RandomForestRegressor() is called assigned to reg variable. Here we are building the final model with top selected from features.

from sklearn.metrics import mean_absolute_error, mean_squared_error
y_pred=reg.predict(X_test)

print('MAE:', mean_absolute_error(y_test, y_pred))
print('RMSE:', np.sqrt(mean_squared_error(y_test, y_pred)))

Evaluating the model with y_test and matrix used are Mean Absolute Error and Root Mean Square Error. The values retures are:-

  1. MAE: 1239.051
  2. RMSE: 2206.635

The model is doing a decent job and it will predict near accurately.

# creating pickle file for model deployment
pickle.dump(reg,open('model.pkl','wb'))
model=pickle.load(open('model.pkl','rb'))

The pickle file is being created which will be used by the deployment file (app.py) during routing for prediction.

Deployment

The above coding is done using the Jupyter Notebook however for deployment we will be shifting to PyCharm since we need to create a web application and a web server needs to be run for capturing the request from the user for prediction.

import numpy as np
import pandas as pd
import pickle
from flask import Flask,request,jsonify,render_template

app = Flask(__name__)
model = pickle.load(open('model.pkl','rb'))

@app.route('/')
def home():
    return render_template('index.html')

@app.route('/predict',methods=['GET','POST'])
def predict():
    ##For rendering result on HTML interface
    if request.method=='POST':
        features = [x for x in request.form.values()]
        source_dict = {'Bangalore': 0, 'Chennai': 1, 'Delhi': 2, 'Kolkata': 3, 'Mumbai': 4}
        destination_dict = {'Bangalore':0,'Cochin':1,'Delhi':2,'Kolkata': 3,'Hyderabad':4,'New Delhi':5}
        airline_dict = {'IndiGo': 3, 'Air India': 1, 'Jet Airways': 4, 'SpiceJet': 8, 'Multiple carriers': 6, 'GoAir': 2, 'Vistara': 10, 'Air Asia': 0, 'Vistara Premium economy': 11, 'Jet Airways Business': 5, 'Multiple carriers Premium economy': 7, 'Trujet': 9}
        source_value = features[0]
        dest_value = features[1]
        date_value = features[2]
        airline_value = features[3]
        
        stops_value = int(features[4])   

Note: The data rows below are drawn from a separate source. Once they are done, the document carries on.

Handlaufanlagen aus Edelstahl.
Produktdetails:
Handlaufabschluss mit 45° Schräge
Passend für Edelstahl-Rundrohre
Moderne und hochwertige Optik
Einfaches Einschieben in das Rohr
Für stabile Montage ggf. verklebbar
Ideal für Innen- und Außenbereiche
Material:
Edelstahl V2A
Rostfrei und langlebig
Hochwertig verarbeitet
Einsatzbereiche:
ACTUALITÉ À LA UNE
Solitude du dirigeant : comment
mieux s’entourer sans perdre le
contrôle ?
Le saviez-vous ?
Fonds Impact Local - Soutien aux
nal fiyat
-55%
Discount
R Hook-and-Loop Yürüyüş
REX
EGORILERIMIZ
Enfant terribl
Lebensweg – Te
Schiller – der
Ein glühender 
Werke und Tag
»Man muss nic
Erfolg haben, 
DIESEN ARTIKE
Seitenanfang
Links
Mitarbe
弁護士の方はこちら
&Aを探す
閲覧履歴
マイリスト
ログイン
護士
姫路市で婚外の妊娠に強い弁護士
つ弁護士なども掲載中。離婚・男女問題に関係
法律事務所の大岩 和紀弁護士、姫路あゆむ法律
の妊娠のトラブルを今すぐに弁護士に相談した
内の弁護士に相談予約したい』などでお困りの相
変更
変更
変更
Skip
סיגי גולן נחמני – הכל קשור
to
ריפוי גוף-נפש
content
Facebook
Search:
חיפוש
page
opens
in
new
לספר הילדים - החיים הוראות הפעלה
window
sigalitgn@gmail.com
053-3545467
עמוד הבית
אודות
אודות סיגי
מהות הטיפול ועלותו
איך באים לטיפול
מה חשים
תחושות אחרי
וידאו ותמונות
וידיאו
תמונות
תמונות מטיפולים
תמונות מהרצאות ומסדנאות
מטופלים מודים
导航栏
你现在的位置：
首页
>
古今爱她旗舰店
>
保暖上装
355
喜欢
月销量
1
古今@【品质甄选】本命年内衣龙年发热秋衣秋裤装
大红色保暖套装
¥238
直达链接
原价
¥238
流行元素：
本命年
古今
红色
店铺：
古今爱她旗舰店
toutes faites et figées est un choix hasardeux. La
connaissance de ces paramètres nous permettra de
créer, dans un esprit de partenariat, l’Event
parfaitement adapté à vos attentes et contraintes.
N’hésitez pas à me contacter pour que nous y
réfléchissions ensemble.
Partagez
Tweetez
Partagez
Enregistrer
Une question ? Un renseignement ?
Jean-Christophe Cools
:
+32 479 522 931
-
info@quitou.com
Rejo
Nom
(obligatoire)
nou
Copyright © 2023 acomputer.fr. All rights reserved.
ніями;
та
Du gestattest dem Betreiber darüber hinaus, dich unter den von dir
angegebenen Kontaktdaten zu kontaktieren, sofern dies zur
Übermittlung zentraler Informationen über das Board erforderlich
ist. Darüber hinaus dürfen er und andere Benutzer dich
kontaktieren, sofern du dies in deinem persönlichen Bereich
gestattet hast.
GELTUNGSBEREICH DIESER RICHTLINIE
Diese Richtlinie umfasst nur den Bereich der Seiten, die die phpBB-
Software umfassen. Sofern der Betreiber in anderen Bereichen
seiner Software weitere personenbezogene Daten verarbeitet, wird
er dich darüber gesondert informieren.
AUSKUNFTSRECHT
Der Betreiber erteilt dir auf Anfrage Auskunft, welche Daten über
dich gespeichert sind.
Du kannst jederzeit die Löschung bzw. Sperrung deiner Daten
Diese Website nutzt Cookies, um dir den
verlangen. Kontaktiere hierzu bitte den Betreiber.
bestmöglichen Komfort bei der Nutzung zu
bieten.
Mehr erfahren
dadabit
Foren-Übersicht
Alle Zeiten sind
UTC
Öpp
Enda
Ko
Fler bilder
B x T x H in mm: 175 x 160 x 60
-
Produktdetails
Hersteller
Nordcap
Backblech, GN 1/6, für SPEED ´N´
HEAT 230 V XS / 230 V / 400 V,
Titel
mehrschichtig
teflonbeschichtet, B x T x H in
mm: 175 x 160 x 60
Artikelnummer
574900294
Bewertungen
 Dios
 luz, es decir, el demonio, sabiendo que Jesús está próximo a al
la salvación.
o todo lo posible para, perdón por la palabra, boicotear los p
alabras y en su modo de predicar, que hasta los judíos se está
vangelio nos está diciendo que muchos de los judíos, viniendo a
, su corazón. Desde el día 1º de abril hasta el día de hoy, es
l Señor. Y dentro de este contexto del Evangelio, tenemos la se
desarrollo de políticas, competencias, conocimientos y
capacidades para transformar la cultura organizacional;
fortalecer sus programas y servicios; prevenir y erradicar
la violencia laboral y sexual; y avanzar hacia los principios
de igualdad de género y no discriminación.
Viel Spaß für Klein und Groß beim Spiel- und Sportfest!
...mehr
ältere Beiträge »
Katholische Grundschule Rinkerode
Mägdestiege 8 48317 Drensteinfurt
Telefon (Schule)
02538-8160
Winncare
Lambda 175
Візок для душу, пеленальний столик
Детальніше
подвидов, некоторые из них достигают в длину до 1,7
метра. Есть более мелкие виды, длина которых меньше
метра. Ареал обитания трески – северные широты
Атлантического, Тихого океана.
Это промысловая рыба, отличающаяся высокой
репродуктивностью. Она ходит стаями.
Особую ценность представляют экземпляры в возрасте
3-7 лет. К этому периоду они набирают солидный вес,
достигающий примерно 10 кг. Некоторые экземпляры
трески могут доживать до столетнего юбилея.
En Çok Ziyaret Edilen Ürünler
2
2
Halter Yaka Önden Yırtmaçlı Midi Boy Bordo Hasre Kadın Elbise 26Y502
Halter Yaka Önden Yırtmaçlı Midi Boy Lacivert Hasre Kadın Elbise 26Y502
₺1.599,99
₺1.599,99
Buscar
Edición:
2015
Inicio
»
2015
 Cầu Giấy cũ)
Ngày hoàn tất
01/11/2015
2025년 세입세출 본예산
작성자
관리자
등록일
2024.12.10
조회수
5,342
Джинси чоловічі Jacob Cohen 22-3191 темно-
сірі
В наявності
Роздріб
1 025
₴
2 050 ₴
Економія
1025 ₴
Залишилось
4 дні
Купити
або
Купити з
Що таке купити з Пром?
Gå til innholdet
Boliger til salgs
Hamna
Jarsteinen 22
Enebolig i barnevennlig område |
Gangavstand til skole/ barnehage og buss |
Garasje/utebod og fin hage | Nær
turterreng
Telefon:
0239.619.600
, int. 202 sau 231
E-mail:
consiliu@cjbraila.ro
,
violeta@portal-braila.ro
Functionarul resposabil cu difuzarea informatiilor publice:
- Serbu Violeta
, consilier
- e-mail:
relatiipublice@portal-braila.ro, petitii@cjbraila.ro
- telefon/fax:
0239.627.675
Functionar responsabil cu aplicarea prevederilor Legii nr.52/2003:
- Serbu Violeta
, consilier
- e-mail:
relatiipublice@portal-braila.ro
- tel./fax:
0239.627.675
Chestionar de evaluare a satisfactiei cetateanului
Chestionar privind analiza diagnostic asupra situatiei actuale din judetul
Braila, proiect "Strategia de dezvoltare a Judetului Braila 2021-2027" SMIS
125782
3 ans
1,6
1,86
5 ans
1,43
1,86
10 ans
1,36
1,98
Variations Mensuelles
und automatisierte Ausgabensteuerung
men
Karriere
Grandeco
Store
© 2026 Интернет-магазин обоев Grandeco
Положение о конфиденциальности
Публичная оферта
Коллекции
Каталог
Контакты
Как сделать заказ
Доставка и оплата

        a= pd.Series(source_value)
        source = a.map(source_dict).values[0]   
        b= pd.Series(dest_value)
        destination = b.map(destination_dict).values[0] 
        c= pd.Series(airline_value)
        airline = c.map(airline_dict).values[0]   

        day = int(pd.to_datetime(date_value, format="%Y-%m-%dT%H:%M").day)    
        month = int(pd.to_datetime(date_value, format="%Y-%m-%dT%H:%M").month)  

        hour = int(pd.to_datetime(date_value, format ="%Y-%m-%dT%H:%M").hour)
        minute = int(pd.to_datetime(date_value, format ="%Y-%m-%dT%H:%M").minute)
           
        if  source==destination:
            return render_template('index.html',pred='Source and Destination City cannot be same. Please try again! ')
            
        else:
            pred_features = [np.array([day,month,stops_value,hour,minute,airline,source,destination])]
            prediction = model.predict(pred_features)

            if stops_value==0:
                output = round(prediction[0],0)

            else:
                output = round(prediction[0],0)-2000


            return render_template('index.html',pred='The Flight Fare for the given date is:-  INR {}'.format(output))
    else:
        return render_template('index.html')
if __name__=='__main__':
    app.run(debug=True)
Outout

Out 1

The above screenshot is of the home page of our model in Heroku where it is being deployed.

Out 1

The above figure shows the predicted output after clicking the predict button.